Leg pain athlete cramps calf

by Nathan Wei, MD, FACP, FACR

Nathan Wei is a nationally known board-certified rheumatologist and author of the Second Opinion Arthritis Treatment Kit. It's available exclusively at this website... not available in stores.

Click here: Second Opinion Arthritis Treatment Kit

Muscle cramps are common in athletes.

A muscle cramp is a sudden, involuntary spasm or contraction of a muscle. The most common cramp is the nocturnal or evening leg cramp.

These are sudden, extremely painful, muscle contractions that usually affect the calves. A hard knot develops. It becomes almost impossible to move the foot either up or down because the motion seems to make the muscle knot up tighter.

Over a period of time the pain may subside. Massaging the cramped muscle usually relieves the pain.

Athletes develop muscle cramps frequently. The most common causes in this group are a sudden increase in training routine – both intensity as well as duration- dehydration, electrolyte imbalance, and insufficient stretching pre and post workout.

Metabolic disease such as thyroid conditions and diabetes may make an athlete more susceptible to this problem.

Other medical conditions that may predispose one to leg cramps are narrowing of the arteries in the legs or nerve root compression in the low back.

Certain medications may make one also more susceptible to leg cramps. The most frequent are the statin drugs used to lower cholesterol.

Finally, genetic muscle disease can also present as muscle cramps. If the cramps persist without a specific trigger being identified, a medical workup is indicated.

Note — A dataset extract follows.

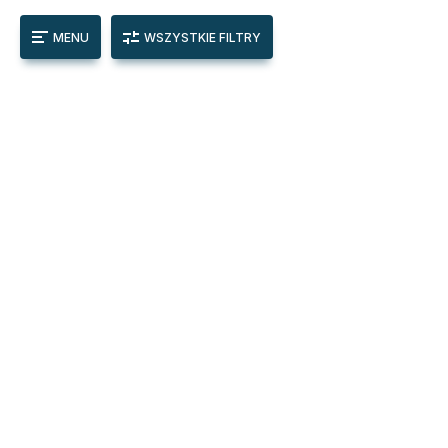
MENU
WSZYSTKIE FILTRY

The most common electrolyte deficiencies involve calcium, magnesium, sodium, and potassium.

Cramps on the playing field can be treated with a combination of gentle stretches as well as replacement of fluids and electrolytes.

To gently release a muscle spasm, massage the cramped muscle while slowly pointing the toes toward your head. This latter movement helps stretch the muscle. All movements should be slow and steady. A quick jerk can bring the cramp back quickly. Copious ingestion of fluids are also warranted. Ice packs may also be of value. Ice spray has been used with alot of success by athletic trainers.

If muscle cramps seem to come on frequently, it’s important to spend time stretching the calves, preferably in the evening but also as part of the warm up and cool down with a workout routine.

Either stand facing a wall, about a yard away, place both hands on the wall, and while leaning against the wall, bend one knee and stretch the opposite calf for a few seconds. Then switch. Go back and forth for a few minutes. A variation is to go into a standard downward dog yoga position and do the same.

A small glass of tonic water at bedtime may also prevent leg cramps from occurring. This is because the tonic water contains a small amount of quinine. Quinine was the "old time" treatment for leg cramps. it is a potentially toxic drug and therefore should not be used without consulting a physician.

Severe muscle spasms can cause muscle tears. A physical therapist should be consulted. Sometimes muscle tears can be treated with platelet rich plasma (PRP) to hasten healing.